La COVID nos inquieta, no sabemos cómo nos puede afectar a nosotros, a nuestro trabajo o negocio, o a nuestros seres queridos. No sabemos cuándo va a terminar, nos enfadan ciertas medidas y errores de los gobiernos, nos entristece leer las cifras de fallecidos… Vivimos en un mundo donde hay muchos cambios y amenazas que nos llenan la mente de preocupaciones. Pero, aunque no podemos evitar la tormenta, sí tenemos la posibilidad de influir en lo que nos inquieta, aligerarlo y pasarla de un modo más amable.

Necesitamos entrenar nuestra atención y disponer de herramientas que nos ayuden a cultivar una mente más serena, más clara y abierta al cambio, o corremos el peligro de hundirnos.

Si quieres cambiar al mundo, cámbiate a ti mismo. Mahatma Gandhi

 

El círculo de influencia es un concepto que merece la pena tener muy presente, y más con la COVID acechando, para salir adelante. Un concepto me ha ayudado muchísimo, personal y profesionalmente, y que me gusta explicar en la formación de coaching y mindfulness.

El círculo más cercano a ti, es el Círculo de Influencia, es el círculo en el donde tú puedes hacer algo, tomar acción, decidir qué hacer y qué no hacer.

Afuera, está el Círculo de Preocupación.

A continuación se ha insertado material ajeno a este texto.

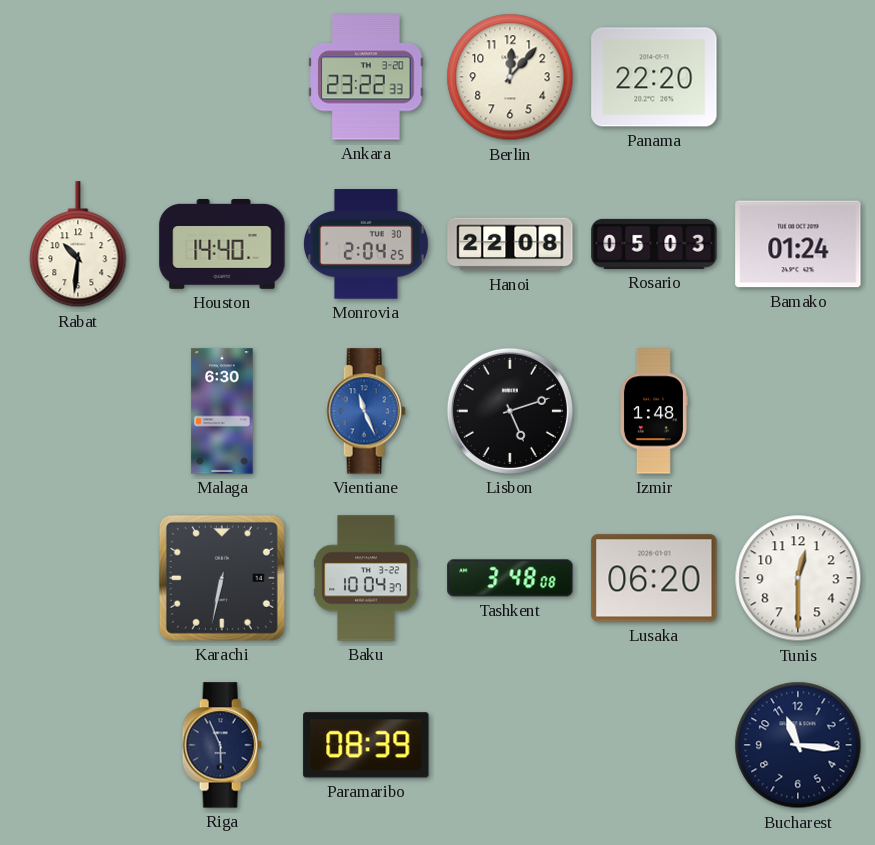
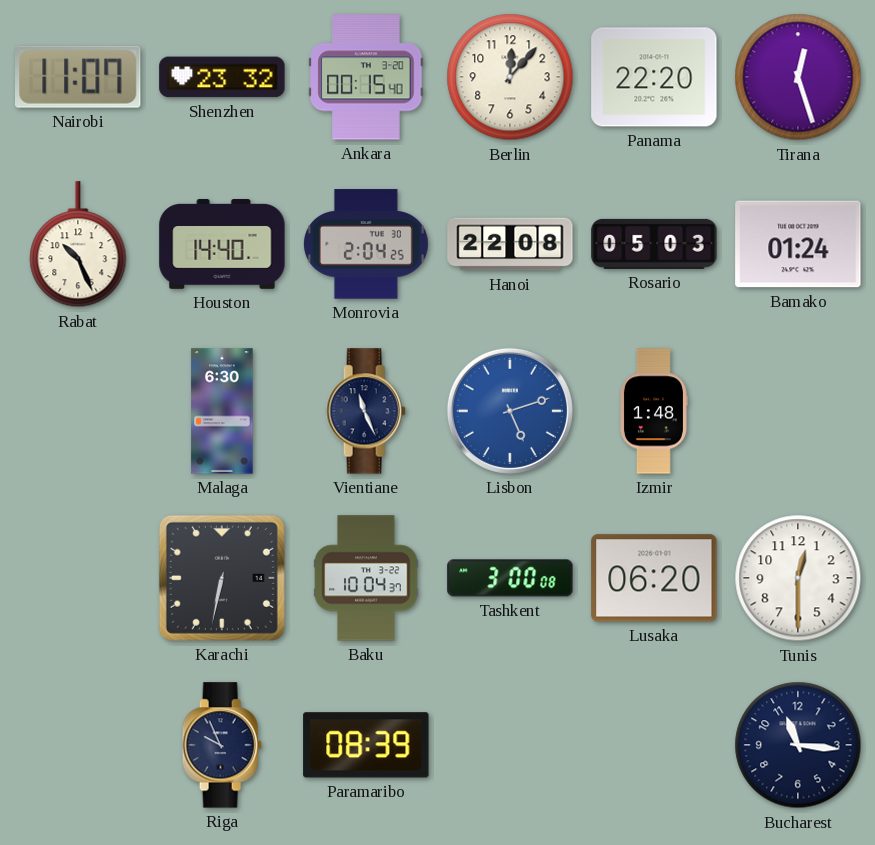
Nairobi: none -> 11:07
Shenzhen: none -> 23:32
Ankara: 23:22 -> 00:15
Tirana: none -> 12:27
Rabat: 10:31 -> 10:26
Vientiane dial: blue -> navy
Lisbon dial: black -> blue
Tashkent: 3:48 -> 3:00
Riga: 5:56 -> 9:56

Es donde se encuentran aquellos aspectos o aquellas circunstancias en las no puedes hacer prácticamente nada.

Por ejemplo, es el caso del virus, o que tengas una pérdida, alguien se haya muerto, o el tiempo que haga…

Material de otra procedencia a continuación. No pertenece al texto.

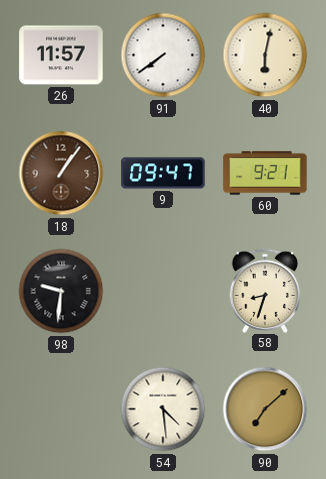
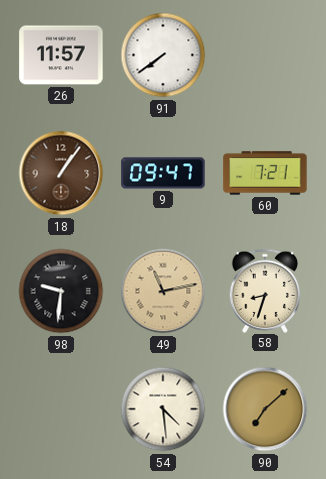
40: 6:02 -> none
60: 9:21 -> 7:21
49: none -> 11:13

Ese círculo alberga todas aquellas circunstancias en las que no tienes acción, no puedes influir, por mucho que te empeñes.

Si algo he aprendido en la vida es a no perder el tiempo intentando cambiar el modo de ser del prójimo. Carmen Martin Gaite

 

En cambio, sí que puedes incidir en otras cuestiones. Por ejemplo: qué ver en la televisión, a quien votas, qué ver en Internet, qué comer, cuidarte, cuidar a los tuyos, aprender cosas nuevas…

Sabiendo que existen estas dos áreas de influencia, una en la que puedes hacer algo y otra en la que no, plantéate la pregunta ¿Dónde quiero poner mi atención?

Cuando pones tu atención en el círculo de las preocupaciones, lo único que haces es dejar a los demás el control sobre tu vida, victimizarte, criticar a otras personas, echas la culpa a otros, echas balones fuera… todo depende de lo que hagan los demás.

Mientras escribo esto recuerdo la clase que impartí ayer. Una alumna hablaba muy enfadada de la situación actual, y es normal, y es humano sentir ira, pero si pasamos demasiado tiempo envueltos en conversaciones que no llevan a nada, nos sentimos impotentes y enfermamos. Reflexionamos sobre el círculo y se animó. Aunque no es tan fácil, hay que entrenar la atención día tras día para saber dónde la estamos poniendo y cómo nos afecta.

En definitiva, se trata de poner el foco en aquello donde puedes tomar acción. Sólo cuando pasas a centrarte y  trabajar en tu círculo de influencia, es cuando llegas a tus propios paradigmas y empiezas crear una energía positiva, más claridad y una mentalidad que te ayuda a cambiarte a ti mismo.